Analytic logic is obsessed with keeping reasoning free from error, as is seen most clearly in the developments of the philosophy of mathematics between Frege’s work in the late nineteenth century and Gödel’s second theorem: a sustained attempt at founding arithmetic on the bedrock of a logic that incorporated naïve set theory, the collapse of that attempt with the discovery of the paradoxes, Hilbert’s program of vindicating all mathematical theories by proving their consistency, and a final resolution that no such proof was possible, even for the most elementary mathematical theory. Mathematics was then going to be practiced in the context of an ineliminable risk of error—and that was understood as a limiting, negative result.
In dialectical logic, error has no currency, because everything anyone believes, at any stage of the total narrative, is dialectically justified. There is still plenty of room, however, for relative error: for something that is false with respect to a truer, later phase of the narrative. And, in this sense, dialectical logic embraces error: the starting point of every dialectical argument is a rough, or immediate, position that through the course of the argument evolves into greater and greater truth.

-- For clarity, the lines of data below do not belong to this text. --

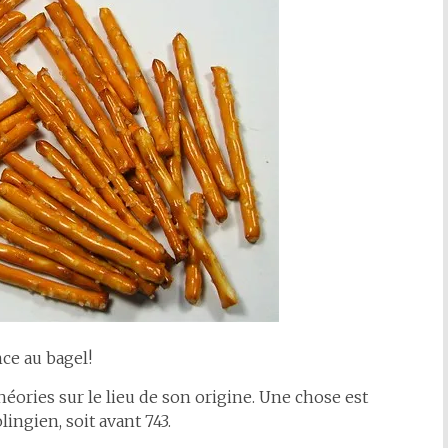
ce au bagel!
 théories sur le lieu de son origine. Une chose est
lingien, soit avant 743.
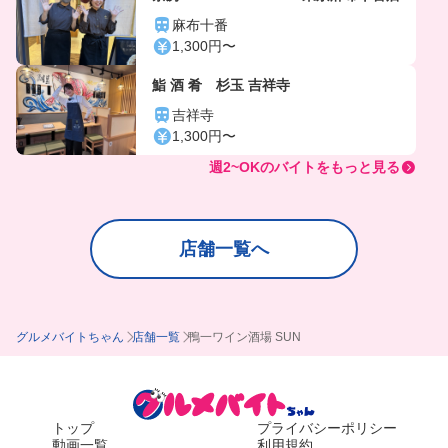
麻布十番
1,300円〜
鮨 酒 肴 杉玉 吉祥寺
吉祥寺
1,300円〜
週2~OKのバイトをもっと見る
店舗一覧へ
グルメバイトちゃん
店舗一覧
鴨一ワイン酒場 SUN
トップ
プライバシーポリシー
動画一覧
利用規約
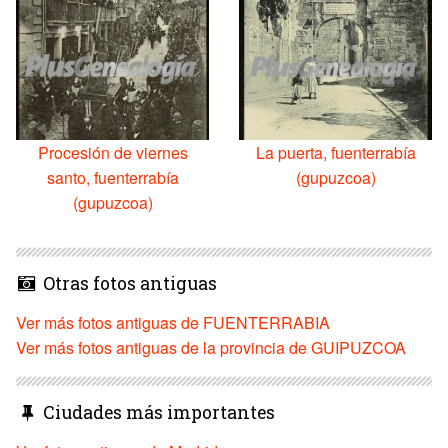
Procesión de viernes
La puerta, fuenterrabía
santo, fuenterrabía
(gupuzcoa)
(gupuzcoa)
Otras fotos antiguas
Ver más fotos antiguas de FUENTERRABIA
Ver más fotos antiguas de la provincia de GUIPUZCOA
Ciudades más importantes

In oceanic logic, truth inevitably becomes error: the ordinary truth that a man is uncontroversially bald, or white, when subjected to the relentless attacks of sorites, turns out not to be true after all—the man is just as much non-bald or nonwhite. This is seen most clearly in a class of paradoxes that are not often lumped together with the sorites but in fact express the same attitude: Zeno’s paradoxes about space. There, too, uncontroversial truths about reaching a certain destination, or overcoming a contender in a race, are challenged and called in question. Ultimately, oceanic logic invites us to reject the arrogance of truth and learn to live in the territory of error.